El asesinato de Willy Pérez, líder comunal y campesino comprometido con el desarrollo social de las zonas rurales de Cartagena, no solo enluta a la comunidad de Pasacaballos y al barrio Olaya Herrera, sino que también se convierte en una nueva señal de alerta frente al desmoronamiento del discurso oficial sobre seguridad. Mientras las autoridades siguen vendiendo el “Plan Titán” como una estrategia eficaz, los hechos violentos continúan escalando sin tregua.

Pérez fue acribillado junto a tres perros a plena luz del día, en la vereda La Concordia, donde adelantaba programas agrícolas con campesinos y gestionaba ayudas para la población vulnerable. Era más que un líder: era el rostro visible de una esperanza construida a punta de esfuerzo, en medio del abandono estatal. Hoy, su muerte representa no solo una tragedia humana, sino también una profunda fractura institucional.
El llamado “Plan Titán”, presentado con bombos y platillos como una ofensiva integral contra la criminalidad en Cartagena, ha demostrado ser un espejismo. Las cifras de homicidios, robos, extorsiones y desapariciones siguen creciendo, mientras los ciudadanos, especialmente en las zonas periféricas y rurales, viven bajo la sombra del miedo. ¿Dónde están los resultados? ¿A quién protege realmente este plan?
Pasacaballos, Olaya, la Concordia y muchas otras comunidades viven en la Cartagena olvidada, esa donde los patrullajes son esporádicos, las cámaras de seguridad no existen, y la presencia institucional es solo una promesa que nunca se cumple. En ese vacío, crecen la impunidad, la violencia y el control territorial de estructuras ilegales.
Willy Pérez entendía esto. Por eso no esperó al Estado: él mismo gestionó con la UMATA, llevó jornadas de formación agrícola, organizó navidades comunitarias, enseñó a sembrar, a criar gallinas, a resistir desde la tierra. Fue un gestor de paz en un entorno adverso. Y por eso, probablemente, también lo mataron.
Pese a los anuncios de inversión y operativos, el “Plan Titán” no ha logrado reducir de forma sostenible los indicadores de violencia. La comunidad percibe una estrategia reactiva y desarticulada, que prioriza la espectacularidad sobre la prevención. El asesinato de líderes sociales como Willy —quien no tenía esquemas de protección ni respaldo del gobierno distrital— evidencia una dolorosa realidad: el Estado llega tarde, cuando llega.
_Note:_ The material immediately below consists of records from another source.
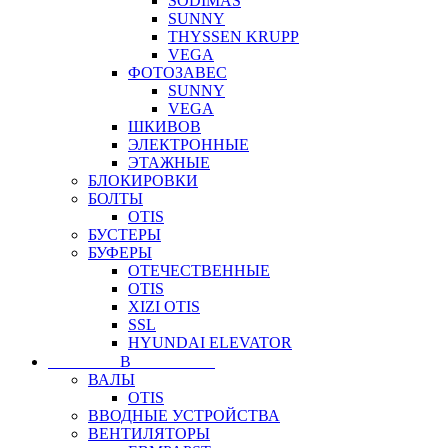
SODIMAS
SUNNY
THYSSEN KRUPP
VEGA
ФОТОЗАВЕС
SUNNY
VEGA
ШКИВОВ
ЭЛЕКТРОННЫЕ
ЭТАЖНЫЕ
БЛОКИРОВКИ
БОЛТЫ
OTIS
БУСТЕРЫ
БУФЕРЫ
ОТЕЧЕСТВЕННЫЕ
OTIS
XIZI OTIS
SSL
HYUNDAI ELEVATOR
⠀⠀⠀⠀⠀⠀В⠀⠀⠀⠀⠀⠀⠀
ВАЛЫ
OTIS
ВВОДНЫЕ УСТРОЙСТВА
ВЕНТИЛЯТОРЫ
Cartagena no puede seguir siendo una ciudad donde ser líder social es una sentencia de muerte. La seguridad no puede seguir midiéndose por el número de capturas mediáticas, sino por la garantía de vida, dignidad y protección en cada corregimiento y barrio popular.
La muerte de Willy Pérez debe dolernos como sociedad, pero también debe indignarnos como ciudadanos. No puede quedar en una cifra más ni en un pronunciamiento vacío. Urge revisar de manera urgente y profunda la eficacia del “Plan Titán”, repensar la política de seguridad pública en Cartagena, y garantizar una presencia integral del Estado, más allá de los patrullajes.
Hoy, la comunidad de La Concordia llora a uno de los pocos que creía en el trabajo colectivo. Que su sangre derramada no sea inútil. Que su legado se convierta en exigencia: más Estado, más justicia, más vida.